Basic, old but OK for digital newbs like me
http://www.ultrahighendreview.com/uploads/documents/Benjamin_and_Gannon_on_Jitter.pdf
I think that the effects are included in the THD of analogue outputs.
It is the best paper there is out there. Such research stopped around that time so there is not a whole lot more.
As to THD, I want to make sure there is no confusion about that. Jitter effects are very different than THD. THD creates harmonics of our main signal at multiples of its frequency. Jitter on the other hand, creates two sidebands, one of which is actually lower than our main tone. That can create audibility scenarios that cannot exist with THD. For example if I am playing a 12 Khz tone, its second harmonic will be at 24 Khz which is well above hearing range. The same 12 Khz modulated by jitter of 10 Khz, will create distortion products at 12 -10 = 2 Khz and 12+10 = 22 Khz. The latter is inaudible but the former at 2 Khz, clearly not.

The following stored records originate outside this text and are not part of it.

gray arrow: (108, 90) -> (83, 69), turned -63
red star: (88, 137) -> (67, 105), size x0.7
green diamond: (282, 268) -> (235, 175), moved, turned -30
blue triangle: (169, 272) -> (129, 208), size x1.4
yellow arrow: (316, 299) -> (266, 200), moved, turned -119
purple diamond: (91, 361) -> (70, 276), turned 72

The reference to THD in the paper is to using that test harness to measure effect of jitter. Briefly, analog THD measurements present a tone to device under test, then filter out that tone using a notch filter, and measure everything else. That then becomes our total harmonic distortion as we have taken out our original tone (as we should). The authors used the same test method to take out the main tone that is subjected to jitter. That created the notch in their measurements:
That 20 Khz notch is due to that analog filter. In an ideal measurement that trough would be so small as to not be visible. But we can't build such sharp analog filters so we see the above picture.
Outside of this, there is no relevance to THD in anything discussed in the paper or jitter topic in general.
In my testing, I perform the analysis using digital means and I show the spectrum of the main tone (usually 12 KHz). So this notch effect is not in play:
If I were to do the test like they have done, the center tone in red would not be there (notched out by the "THD filter").